The residents named the development Griot Village. A ‘griot’ is a storyteller who perpetuates the oral tradition and history of a village or family. There is a community center and computer stations.

Griot Village is a Project-Based Voucher housing estate, a subsidized housing program where Cuyahoga Metropolitan Housing Authority (CMHA) manages and provides rental payment assistance on behalf of low-income families. CMHA hired a Supportive Services Coordinator specifically to serve the new development whereby the families will receive supportive services to address their specific needs.
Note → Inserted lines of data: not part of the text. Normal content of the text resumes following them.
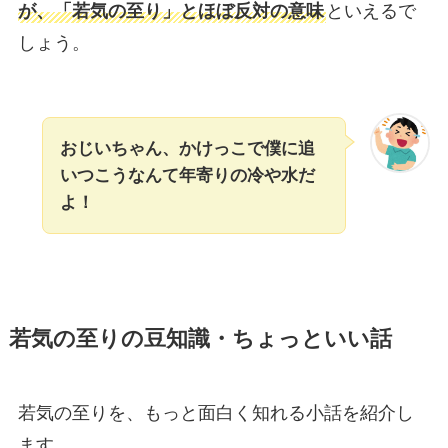
が、「若気の至り」とほぼ反対の意味
といえるで
しょう。
おじいちゃん、かけっこで僕に追
いつこうなんて年寄りの冷や水だ
よ！
若気の至りの豆知識・ちょっといい話
若気の至りを、もっと面白く知れる小話を紹介し
ます。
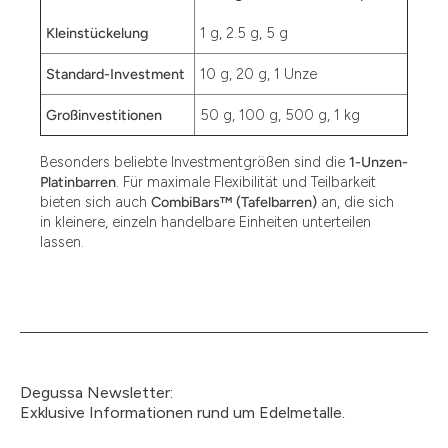
Kleinstückelung
1 g, 2.5 g, 5 g
Standard-Investment
10 g, 20 g, 1 Unze
Großinvestitionen
50 g, 100 g, 500 g, 1 kg
Besonders beliebte Investmentgrößen sind die
1-Unzen-
Platinbarren
. Für maximale Flexibilität und Teilbarkeit
bieten sich auch
CombiBars™ (Tafelbarren)
an, die sich
in kleinere, einzeln handelbare Einheiten unterteilen
lassen.
Degussa Newsletter:
Exklusive Informationen rund um Edelmetalle.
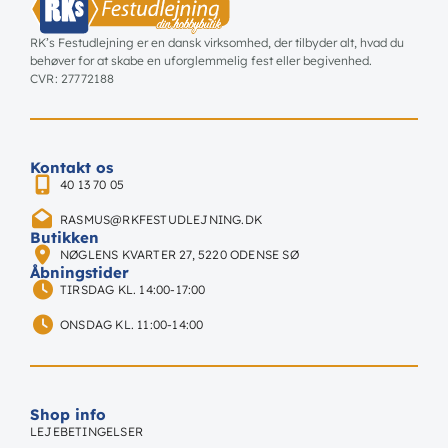
RK’s Festudlejning er en dansk virksomhed, der tilbyder alt, hvad du
behøver for at skabe en uforglemmelig fest eller begivenhed.
CVR: 27772188
Kontakt os
40 13 70 05
RASMUS@RKFESTUDLEJNING.DK
Butikken
NØGLENS KVARTER 27, 5220 ODENSE SØ
Åbningstider
TIRSDAG KL. 14:00-17:00
ONSDAG KL. 11:00-14:00
Shop info
LEJEBETINGELSER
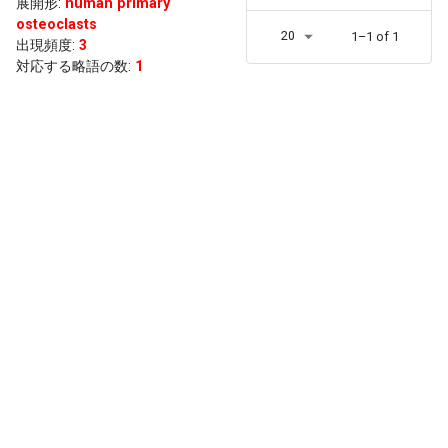
展開形
:
human primary
osteoclasts
20
1–1 of 1
出現頻度
:
3
対応する略語の数:
1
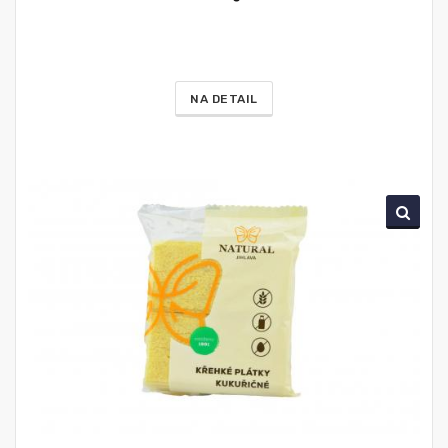
NA DETAIL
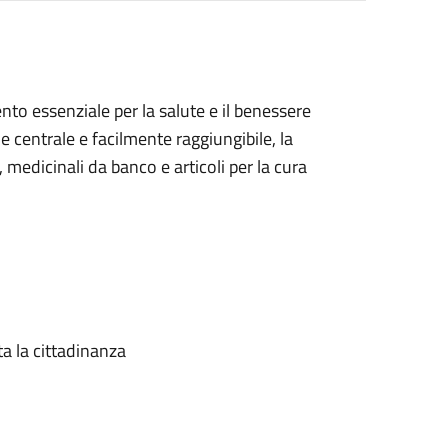
nto essenziale per la salute e il benessere
e centrale e facilmente raggiungibile, la
medicinali da banco e articoli per la cura
ta la cittadinanza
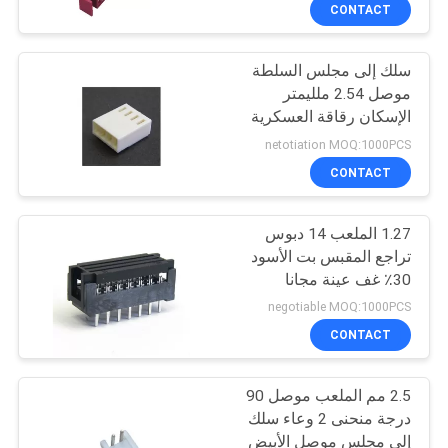
CONTACT
مراقبة
سلك إلى مجلس السلطة
الجودة
موصل 2.54 ملليمتر
الإسكان رقاقة العسكرية
اتصل
والفضاء الصناعة
netotiation MOQ:1000PCS
بنا
CONTACT
1.27 الملعب 14 دبوس
اطلب
تراجع المقبس بت الأسود
اقتباس
30٪ غف عينة مجانا
الاتصال المواد النحاس
negotiable MOQ:1000PCS
بنفايات
خريطة
CONTACT
الموقع
2.5 مم الملعب موصل 90
درجة منحنى 2 وعاء سلك
PRIVACY
إلى مجلس موصل الأبيض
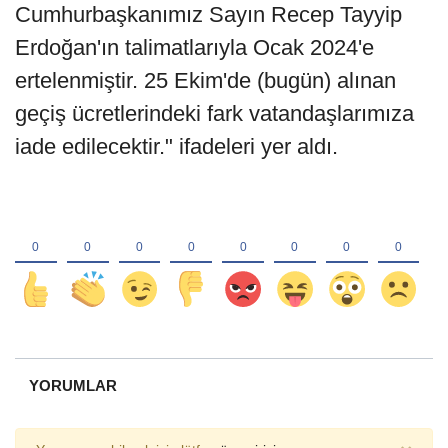
Cumhurbaşkanımız Sayın Recep Tayyip
Erdoğan'ın talimatlarıyla Ocak 2024'e
ertelenmiştir. 25 Ekim'de (bugün) alınan
geçiş ücretlerindeki fark vatandaşlarımıza
iade edilecektir." ifadeleri yer aldı.
YORUMLAR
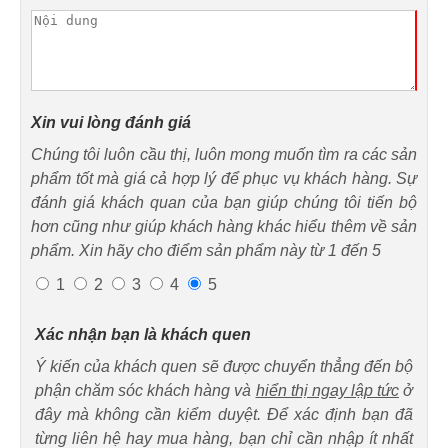
Xin vui lòng đánh giá
Chúng tôi luôn cầu thị, luôn mong muốn tìm ra các sản
phẩm tốt mà giá cả hợp lý để phục vụ khách hàng. Sự
đánh giá khách quan của bạn giúp chúng tôi tiến bộ
hơn cũng như giúp khách hàng khác hiểu thêm về sản
phẩm. Xin hãy cho điểm sản phẩm này từ 1 đến 5
1
2
3
4
5
Xác nhận bạn là khách quen
Ý kiến của khách quen sẽ được chuyển thẳng đến bộ
phận chăm sóc khách hàng và
hiển thị ngay lập tức
ở
đây mà không cần kiểm duyệt. Để xác định bạn đã
từng liên hệ hay mua hàng, bạn chỉ cần nhập ít nhất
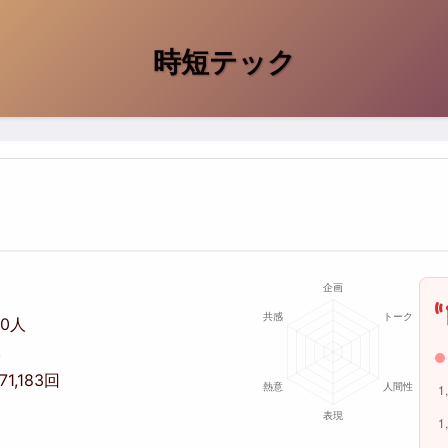
時短テック
00人
本
871,183回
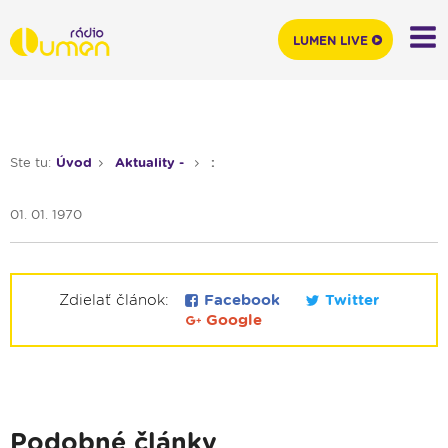
LUMEN LIVE
Ste tu:
Úvod
Aktuality -
:
01. 01. 1970
Zdielať článok:
Facebook
Twitter
Google
Podobné články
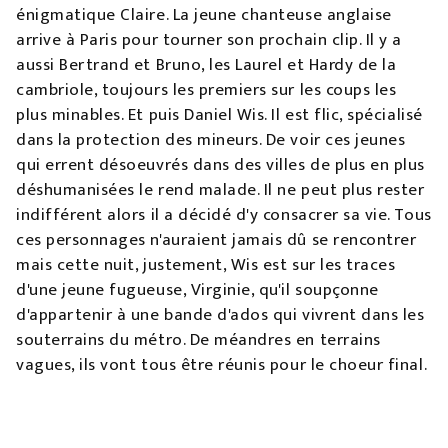
énigmatique Claire. La jeune chanteuse anglaise
arrive à Paris pour tourner son prochain clip. Il y a
aussi Bertrand et Bruno, les Laurel et Hardy de la
cambriole, toujours les premiers sur les coups les
plus minables. Et puis Daniel Wis. Il est flic, spécialisé
dans la protection des mineurs. De voir ces jeunes
qui errent désoeuvrés dans des villes de plus en plus
déshumanisées le rend malade. Il ne peut plus rester
indifférent alors il a décidé d'y consacrer sa vie. Tous
ces personnages n'auraient jamais dû se rencontrer
mais cette nuit, justement, Wis est sur les traces
d'une jeune fugueuse, Virginie, qu'il soupçonne
d'appartenir à une bande d'ados qui vivrent dans les
souterrains du métro. De méandres en terrains
vagues, ils vont tous être réunis pour le choeur final.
The Coordinator provides intake, assessment, planning, coordination and implementation of community services that support economic development and service activities.
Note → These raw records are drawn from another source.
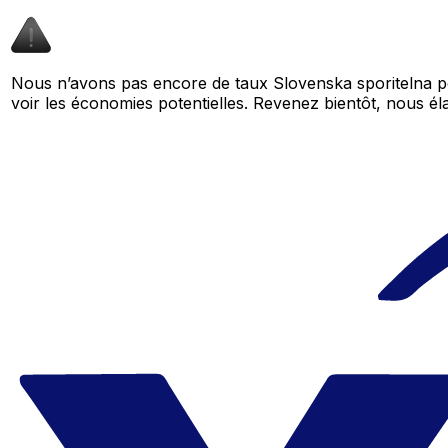
Nous n’avons pas encore de taux Slovenska sporitelna po
voir les économies potentielles. Revenez bientôt, nous 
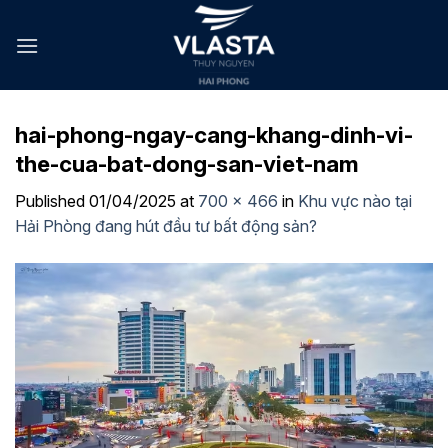
Skip
to
content
hai-phong-ngay-cang-khang-dinh-vi-
the-cua-bat-dong-san-viet-nam
Published
01/04/2025
at
700 × 466
in
Khu vực nào tại
Hải Phòng đang hút đầu tư bất động sản?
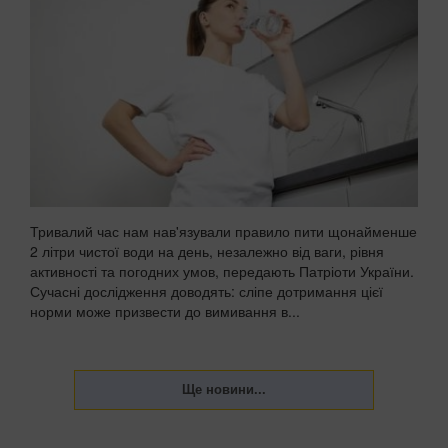
Тривалий час нам нав'язували правило пити щонайменше
2 літри чистої води на день, незалежно від ваги, рівня
активності та погодних умов, передають Патріоти України.
Сучасні дослідження доводять: сліпе дотримання цієї
норми може призвести до вимивання в...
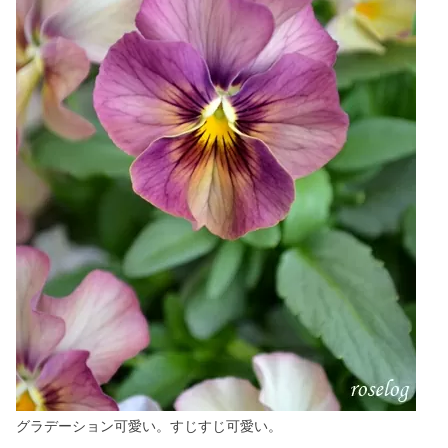
グラデーション可愛い。すじすじ可愛い。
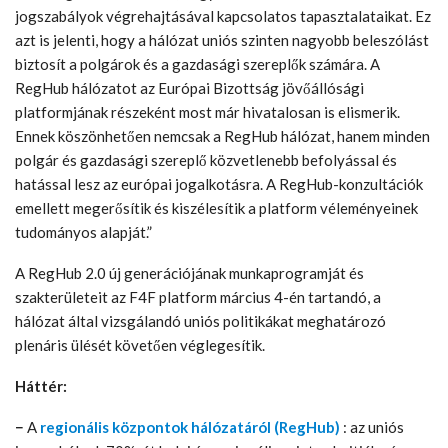
jogszabályok végrehajtásával kapcsolatos tapasztalataikat. Ez
azt is jelenti, hogy a hálózat uniós szinten nagyobb beleszólást
biztosít a polgárok és a gazdasági szereplők számára. A
RegHub hálózatot az Európai Bizottság jövőállósági
platformjának részeként most már hivatalosan is elismerik.
Ennek köszönhetően nemcsak a RegHub hálózat, hanem minden
polgár és gazdasági szereplő közvetlenebb befolyással és
hatással lesz az európai jogalkotásra. A RegHub-konzultációk
emellett megerősítik és kiszélesítik a platform véleményeinek
tudományos alapját.”
A RegHub 2.0 új generációjának munkaprogramját és
szakterületeit az F4F platform március 4-én tartandó, a
hálózat által vizsgálandó uniós politikákat meghatározó
plenáris ülését követően véglegesítik.
Háttér:
−
A
regionális központok hálózatáról (RegHub)
: az uniós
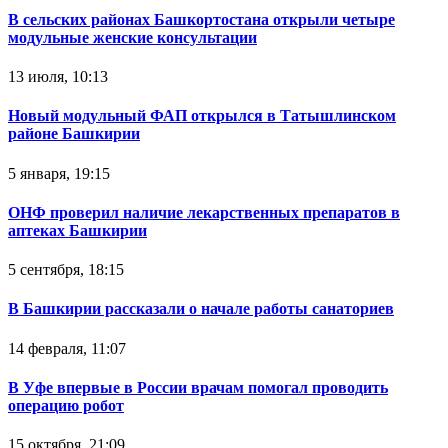
В сельских районах Башкортостана открыли четыре
модульные женские консультации
13 июля, 10:13
Новый модульный ФАП открылся в Татышлинском
районе Башкирии
5 января, 19:15
ОНФ проверил наличие лекарственных препаратов в
аптеках Башкирии
5 сентября, 18:15
В Башкирии рассказали о начале работы санаториев
14 февраля, 11:07
В Уфе впервые в России врачам помогал проводить
операцию робот
15 октября, 21:09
==Awards and recognition==
Griot Village is the winner of the National Association of Housing and Redevelopment Officials (NAHRO) 2014 Agency Awards of Merit.

The project won the 2014 Developments of Distinction Award: LIHTC Development that Best Exemplifies Major Community Impact given by Novogradac Journal of Tax Credits, which recognized exceptional achievement in the development of properties using the low-income housing tax credit (LIHTC), and/or tax credit developments using U.S. Department of Housing and Urban Development (HUD) financing.

In 2014, the Northeast Ohio Apartment Association (NOAA) recognized Griot Village with the highest award distinction, Platinum.

In April 2015, a production team from the U.S. Department of Health and Human Services visited Griot Village, to tape a video to be shown at the 2015 White House Conference on Aging.

In 2015, the National Association of Industrial and Office Properties (NAIOP) Northern Ohio Chapter recognized City Architecture and CMHA with the Multi-Family Architecture Award of Excellence for their work on Griot Village.